If you have a recent OpenSSH version, you can disable the the ciphers by adding “-” before them in the Ciphers and MACs options. This works for both the ssh client config (/etc/ssh/ssh_config
by default) and the ssh server config (/etc/ssh/sshd_config
).
If you have an older OpenSSH version, you may not be able to use the “-”. Then you must explicitly list all the allowed ciphers. Simply remove the vulnerable ciphers and MACs from the respective lists.
For reference, in January 2023, Germany BSI (Federal Office of Information Security) recommended the following settings for SSH for use past 2023 (2029+).
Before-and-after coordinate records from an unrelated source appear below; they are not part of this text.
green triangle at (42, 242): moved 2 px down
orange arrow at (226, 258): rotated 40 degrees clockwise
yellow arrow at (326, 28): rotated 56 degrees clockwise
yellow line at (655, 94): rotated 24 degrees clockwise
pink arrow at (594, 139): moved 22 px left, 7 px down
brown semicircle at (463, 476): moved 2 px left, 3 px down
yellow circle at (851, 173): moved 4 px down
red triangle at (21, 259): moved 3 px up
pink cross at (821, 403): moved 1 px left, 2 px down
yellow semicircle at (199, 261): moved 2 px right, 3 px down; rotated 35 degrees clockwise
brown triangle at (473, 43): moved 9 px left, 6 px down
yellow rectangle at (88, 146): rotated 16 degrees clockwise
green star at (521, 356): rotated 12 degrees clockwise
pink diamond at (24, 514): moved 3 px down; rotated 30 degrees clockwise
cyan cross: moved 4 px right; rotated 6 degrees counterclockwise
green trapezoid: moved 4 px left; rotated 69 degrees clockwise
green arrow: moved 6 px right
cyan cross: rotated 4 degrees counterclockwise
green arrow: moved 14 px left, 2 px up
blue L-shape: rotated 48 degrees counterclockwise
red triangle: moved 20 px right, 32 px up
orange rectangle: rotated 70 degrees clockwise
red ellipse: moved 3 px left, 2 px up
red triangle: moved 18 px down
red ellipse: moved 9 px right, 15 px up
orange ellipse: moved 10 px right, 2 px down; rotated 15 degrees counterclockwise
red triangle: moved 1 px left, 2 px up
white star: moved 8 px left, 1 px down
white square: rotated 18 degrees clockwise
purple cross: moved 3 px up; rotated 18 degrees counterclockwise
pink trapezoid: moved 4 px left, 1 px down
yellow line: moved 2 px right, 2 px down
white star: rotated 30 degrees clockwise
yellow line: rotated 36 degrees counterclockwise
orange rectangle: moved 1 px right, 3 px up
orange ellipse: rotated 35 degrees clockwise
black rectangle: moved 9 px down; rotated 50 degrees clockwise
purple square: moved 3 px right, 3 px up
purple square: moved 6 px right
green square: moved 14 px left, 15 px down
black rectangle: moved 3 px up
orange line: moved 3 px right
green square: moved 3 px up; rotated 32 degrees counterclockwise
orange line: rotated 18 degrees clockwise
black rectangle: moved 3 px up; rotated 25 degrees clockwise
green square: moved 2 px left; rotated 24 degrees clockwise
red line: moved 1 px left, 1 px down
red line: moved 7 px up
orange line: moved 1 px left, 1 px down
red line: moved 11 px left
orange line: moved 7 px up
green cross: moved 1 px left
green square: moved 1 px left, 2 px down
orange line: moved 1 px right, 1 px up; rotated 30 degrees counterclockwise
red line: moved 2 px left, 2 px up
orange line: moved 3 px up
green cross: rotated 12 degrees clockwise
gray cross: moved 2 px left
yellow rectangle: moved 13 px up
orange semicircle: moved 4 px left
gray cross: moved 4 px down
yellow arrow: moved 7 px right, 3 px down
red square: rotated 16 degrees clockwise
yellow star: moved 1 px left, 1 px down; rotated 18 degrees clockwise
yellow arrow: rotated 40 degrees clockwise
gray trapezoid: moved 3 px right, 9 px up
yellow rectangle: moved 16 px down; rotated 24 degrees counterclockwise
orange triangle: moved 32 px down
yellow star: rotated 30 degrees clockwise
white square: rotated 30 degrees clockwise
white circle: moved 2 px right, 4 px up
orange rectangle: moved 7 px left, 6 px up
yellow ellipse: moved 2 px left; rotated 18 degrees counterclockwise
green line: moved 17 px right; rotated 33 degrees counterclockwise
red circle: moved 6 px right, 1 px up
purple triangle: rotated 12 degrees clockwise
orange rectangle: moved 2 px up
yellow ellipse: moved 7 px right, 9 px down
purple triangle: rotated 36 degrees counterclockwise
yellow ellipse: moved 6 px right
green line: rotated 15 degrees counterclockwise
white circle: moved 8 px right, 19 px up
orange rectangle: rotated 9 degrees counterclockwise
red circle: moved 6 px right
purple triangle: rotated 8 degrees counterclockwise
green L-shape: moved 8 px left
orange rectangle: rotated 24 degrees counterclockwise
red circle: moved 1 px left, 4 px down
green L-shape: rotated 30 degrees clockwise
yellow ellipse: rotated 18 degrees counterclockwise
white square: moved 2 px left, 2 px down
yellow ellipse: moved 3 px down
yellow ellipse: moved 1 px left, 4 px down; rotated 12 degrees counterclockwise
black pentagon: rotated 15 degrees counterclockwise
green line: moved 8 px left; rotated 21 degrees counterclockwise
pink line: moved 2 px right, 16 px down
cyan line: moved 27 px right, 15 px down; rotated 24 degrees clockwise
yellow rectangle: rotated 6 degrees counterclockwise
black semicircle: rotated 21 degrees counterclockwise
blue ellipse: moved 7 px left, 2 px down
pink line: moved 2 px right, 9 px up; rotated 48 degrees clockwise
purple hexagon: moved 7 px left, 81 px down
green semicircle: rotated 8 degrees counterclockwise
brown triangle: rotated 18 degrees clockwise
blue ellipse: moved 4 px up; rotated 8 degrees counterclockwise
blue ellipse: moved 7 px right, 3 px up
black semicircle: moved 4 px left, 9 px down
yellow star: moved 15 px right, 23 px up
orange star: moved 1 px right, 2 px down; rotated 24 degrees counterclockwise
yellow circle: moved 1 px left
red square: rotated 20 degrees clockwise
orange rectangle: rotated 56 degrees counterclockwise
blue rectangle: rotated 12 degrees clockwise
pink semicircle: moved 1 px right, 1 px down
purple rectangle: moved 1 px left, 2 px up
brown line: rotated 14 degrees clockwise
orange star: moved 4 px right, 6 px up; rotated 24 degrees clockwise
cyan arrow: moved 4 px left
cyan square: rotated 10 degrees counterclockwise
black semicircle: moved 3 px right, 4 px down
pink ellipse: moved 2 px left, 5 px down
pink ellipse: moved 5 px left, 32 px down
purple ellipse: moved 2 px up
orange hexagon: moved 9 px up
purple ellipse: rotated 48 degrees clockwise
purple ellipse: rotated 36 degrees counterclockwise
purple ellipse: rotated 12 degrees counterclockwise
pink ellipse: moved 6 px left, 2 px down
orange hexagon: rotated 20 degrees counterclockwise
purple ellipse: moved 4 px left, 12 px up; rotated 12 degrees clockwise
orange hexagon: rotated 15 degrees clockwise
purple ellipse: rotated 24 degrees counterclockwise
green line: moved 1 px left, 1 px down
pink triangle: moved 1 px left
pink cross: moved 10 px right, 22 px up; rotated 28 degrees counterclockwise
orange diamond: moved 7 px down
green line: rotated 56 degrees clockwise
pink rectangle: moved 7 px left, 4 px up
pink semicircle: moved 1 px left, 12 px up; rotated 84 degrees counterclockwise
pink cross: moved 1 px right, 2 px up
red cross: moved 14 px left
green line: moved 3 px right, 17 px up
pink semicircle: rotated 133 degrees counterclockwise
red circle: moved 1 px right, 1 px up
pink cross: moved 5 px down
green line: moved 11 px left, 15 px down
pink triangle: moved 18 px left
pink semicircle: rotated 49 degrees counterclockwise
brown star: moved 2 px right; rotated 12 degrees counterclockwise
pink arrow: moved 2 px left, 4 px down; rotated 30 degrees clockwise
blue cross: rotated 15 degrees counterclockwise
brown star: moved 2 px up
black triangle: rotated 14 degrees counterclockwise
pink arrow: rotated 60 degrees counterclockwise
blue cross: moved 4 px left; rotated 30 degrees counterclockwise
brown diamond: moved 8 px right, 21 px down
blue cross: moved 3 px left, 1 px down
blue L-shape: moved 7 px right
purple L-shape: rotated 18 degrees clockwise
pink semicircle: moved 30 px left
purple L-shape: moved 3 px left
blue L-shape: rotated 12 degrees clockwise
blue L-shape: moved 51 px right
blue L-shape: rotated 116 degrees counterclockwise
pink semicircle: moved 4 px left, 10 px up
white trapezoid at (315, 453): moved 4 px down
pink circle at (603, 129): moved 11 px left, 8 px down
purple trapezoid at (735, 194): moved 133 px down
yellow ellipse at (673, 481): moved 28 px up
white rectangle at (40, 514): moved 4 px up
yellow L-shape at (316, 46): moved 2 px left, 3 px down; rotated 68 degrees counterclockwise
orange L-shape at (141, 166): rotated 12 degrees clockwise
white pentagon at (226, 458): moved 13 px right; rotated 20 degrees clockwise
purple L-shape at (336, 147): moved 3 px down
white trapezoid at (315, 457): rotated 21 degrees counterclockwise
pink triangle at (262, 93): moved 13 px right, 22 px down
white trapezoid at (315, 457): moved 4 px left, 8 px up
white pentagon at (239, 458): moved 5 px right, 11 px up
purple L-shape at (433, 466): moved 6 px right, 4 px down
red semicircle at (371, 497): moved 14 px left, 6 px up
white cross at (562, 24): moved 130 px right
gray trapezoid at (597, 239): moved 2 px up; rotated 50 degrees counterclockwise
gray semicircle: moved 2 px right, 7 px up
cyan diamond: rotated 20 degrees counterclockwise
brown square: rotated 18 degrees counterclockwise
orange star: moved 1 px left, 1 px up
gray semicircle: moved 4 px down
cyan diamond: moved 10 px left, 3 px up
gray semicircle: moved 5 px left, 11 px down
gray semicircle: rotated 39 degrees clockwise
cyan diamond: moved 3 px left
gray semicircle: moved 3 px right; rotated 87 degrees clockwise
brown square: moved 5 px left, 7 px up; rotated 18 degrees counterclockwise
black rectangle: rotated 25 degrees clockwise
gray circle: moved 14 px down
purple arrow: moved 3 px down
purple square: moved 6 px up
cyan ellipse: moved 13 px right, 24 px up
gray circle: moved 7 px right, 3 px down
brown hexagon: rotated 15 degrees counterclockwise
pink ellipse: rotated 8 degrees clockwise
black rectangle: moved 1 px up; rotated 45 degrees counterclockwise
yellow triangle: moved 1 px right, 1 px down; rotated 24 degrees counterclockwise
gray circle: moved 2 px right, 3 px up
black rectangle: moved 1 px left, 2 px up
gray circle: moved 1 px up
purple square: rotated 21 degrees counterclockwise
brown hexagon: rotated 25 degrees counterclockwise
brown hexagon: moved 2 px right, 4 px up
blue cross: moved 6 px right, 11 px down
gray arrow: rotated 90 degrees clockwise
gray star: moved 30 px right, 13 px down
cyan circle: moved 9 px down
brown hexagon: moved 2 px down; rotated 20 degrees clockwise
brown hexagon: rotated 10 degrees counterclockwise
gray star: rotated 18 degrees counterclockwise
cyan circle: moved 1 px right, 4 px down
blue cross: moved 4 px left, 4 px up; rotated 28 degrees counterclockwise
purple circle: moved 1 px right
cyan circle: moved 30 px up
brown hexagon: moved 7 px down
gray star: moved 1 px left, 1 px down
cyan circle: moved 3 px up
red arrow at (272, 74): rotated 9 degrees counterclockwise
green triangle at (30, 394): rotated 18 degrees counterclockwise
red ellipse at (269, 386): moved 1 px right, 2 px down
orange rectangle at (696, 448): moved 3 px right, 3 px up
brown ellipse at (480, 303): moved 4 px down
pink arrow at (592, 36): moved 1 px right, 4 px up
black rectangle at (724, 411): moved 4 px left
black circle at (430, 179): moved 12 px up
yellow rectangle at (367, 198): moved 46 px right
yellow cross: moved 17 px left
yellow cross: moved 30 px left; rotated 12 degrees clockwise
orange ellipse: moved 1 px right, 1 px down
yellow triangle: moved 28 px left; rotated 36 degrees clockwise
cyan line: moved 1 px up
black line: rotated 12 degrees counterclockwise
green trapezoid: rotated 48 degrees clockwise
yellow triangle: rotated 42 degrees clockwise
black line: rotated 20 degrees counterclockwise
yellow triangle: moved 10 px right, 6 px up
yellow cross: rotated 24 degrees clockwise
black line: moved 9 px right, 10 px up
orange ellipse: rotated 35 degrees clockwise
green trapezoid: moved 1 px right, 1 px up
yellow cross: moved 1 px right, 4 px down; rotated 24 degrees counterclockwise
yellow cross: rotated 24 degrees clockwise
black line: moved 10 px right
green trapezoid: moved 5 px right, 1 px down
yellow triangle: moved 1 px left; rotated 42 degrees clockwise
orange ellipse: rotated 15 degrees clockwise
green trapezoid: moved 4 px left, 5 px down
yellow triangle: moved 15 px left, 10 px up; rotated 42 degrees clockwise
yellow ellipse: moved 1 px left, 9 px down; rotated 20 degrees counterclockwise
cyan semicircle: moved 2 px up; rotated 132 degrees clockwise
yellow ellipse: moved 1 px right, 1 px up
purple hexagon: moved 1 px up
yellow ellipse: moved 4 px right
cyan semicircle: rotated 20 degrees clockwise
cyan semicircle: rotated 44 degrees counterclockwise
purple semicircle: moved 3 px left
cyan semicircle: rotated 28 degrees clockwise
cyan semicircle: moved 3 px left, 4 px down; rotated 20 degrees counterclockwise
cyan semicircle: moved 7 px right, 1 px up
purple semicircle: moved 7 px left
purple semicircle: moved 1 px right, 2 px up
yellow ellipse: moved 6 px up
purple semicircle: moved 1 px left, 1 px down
Ciphers aes256-gcm@openssh.com,aes128-gcm@openssh.com,aes256-ctr,aes192-ctr,aes128-ctr
MACs hmac-sha2-512,hmac-sha2-256
KexAlgorithms diffie-hellman-group-exchange-sha256,diffie-hellman-group16-sha512,ecdh-sha2-nistp521,ecdh-sha2-nistp384,ecdh-sha2-nistp256
HostKeyAlgorithms ecdsa-sha2-nistp521,ecdsa-sha2-nistp384,ecdsa-sha2-nistp256
A few things to be aware of:
- be sure to check if the mentioned options are available to your systems before you restart your ssh daemons
- make sure you have host keys matching the ciphers
- verify you can connect to your servers after restarting sshd and before you disconnect
- monitor for connection failures from your clients.
Be careful, Mozilla OpenSSH guidelines have not been updated for a long time and they still recommend vulnerable algorithms.
The team behind Terrapin published a scanner to check if your servers are vulnerable on GitHub.